The Coming Wave of Mobile Attacks

by Dennis Fisher

The pace of innovation on mobile phones and other smart wireless devices has accelerated greatly in the last few years, adding features, speed and computing power. But now the attackers are beginning to outstrip the good guys on mobile platforms, developing innovative new attacks and methods for stealing data that rival anything seen on the desktop, experts say.

For years there have been dire predictions from industry pundits about the coming wave of mobile malware, viruses and Trojans that would specifically target smartphones and PDAs, wreaking havoc on mobile devices. But that giant tide of mobile malware never materialized. There have been a few mobile viruses here and there, but for the most part attackers have decided to forego those kinds of attacks and instead have focused on stealthy techniques that give them unlimited--and unnoticed--control of the device.

Banker Trojans targeting platforms such as the iPhone and Windows Mobile have appeared in recent months, and fake mobile banking applications have shown up in the app stores of some mobile platorms, as well. Those malicious applications look exactly like the legitimate banking apps produced by major international banks and are designed to capture users' online banking credentials.

This particular attack vector--introducing malicious or Trojaned applications into mobile app stores--has the potential to become a very serious problem, researchers say.
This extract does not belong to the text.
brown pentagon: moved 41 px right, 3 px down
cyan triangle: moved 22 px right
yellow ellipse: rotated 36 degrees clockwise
Tyler Shields, a security researcher at Veracode who developed a proof-of-concept spyware application for the BlackBerry earlier this year, said that the way app stores are set up and their relative lack of safeguards makes them soft targets for attackers looking to maximize the effectiveness and reach of their malicious applications.
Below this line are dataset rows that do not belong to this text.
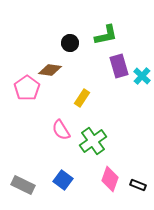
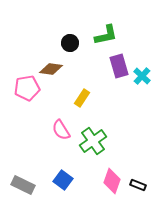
brown diamond: moved 1 px right, 1 px up
pink pentagon: rotated 25 degrees clockwise
pink diamond: moved 2 px right, 2 px down
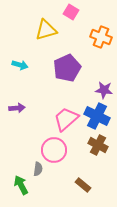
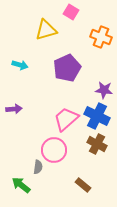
purple arrow: moved 3 px left, 1 px down
brown cross: moved 1 px left, 1 px up
gray semicircle: moved 2 px up
green arrow: rotated 24 degrees counterclockwise
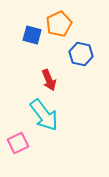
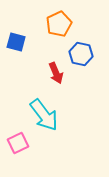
blue square: moved 16 px left, 7 px down
red arrow: moved 7 px right, 7 px up
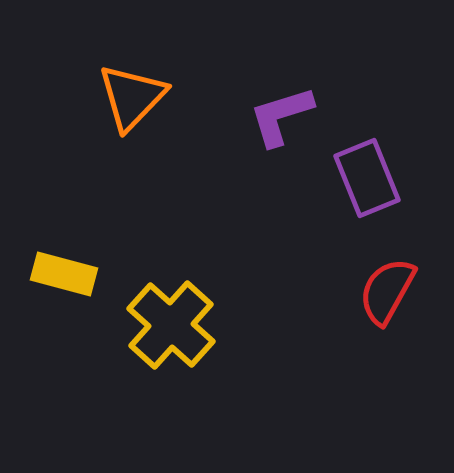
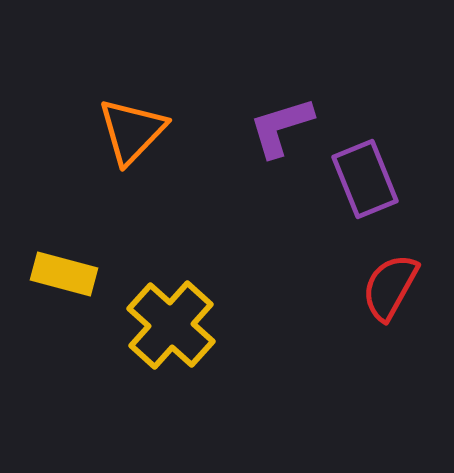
orange triangle: moved 34 px down
purple L-shape: moved 11 px down
purple rectangle: moved 2 px left, 1 px down
red semicircle: moved 3 px right, 4 px up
"App stores have good and bad things about them. Everything is in one place, which is nice. But the negative is that you have one point of distribution for potential threats," Shields said. "If I can get past a single wall, I can potentially get lots of downloads very rapidly. How do users know the dangerous apps from the safe ones in the app store?"

As part of his research, Shields used the official controlled APIs provided by RIM, the BlackBerry's maker, to develop his application, called txsBBSPY. He also signed the app using the keys provided by RIM. He didn't try to get the appp into the BlackBerry App World store, simply because BlackBerry users can load apps from anywhere, so it wasn't necessary.

But it likely wouldn't have been much trouble for Shields to do so, given the security models employed by these app stores. The companies, such as RIM, Apple and Google, that maintain app stores make no guarantees about the safety or quality of the apps, so users download and install them at their own risk.

"Without fail, no one thinks for a moment about what goes on behind the scenes of these app stores," Shields said. "The owners of the app stores have a great choke point for enforcing security, but they don't want to slow down the number of apps being sold. If you read the fine print, it's download at your own risk."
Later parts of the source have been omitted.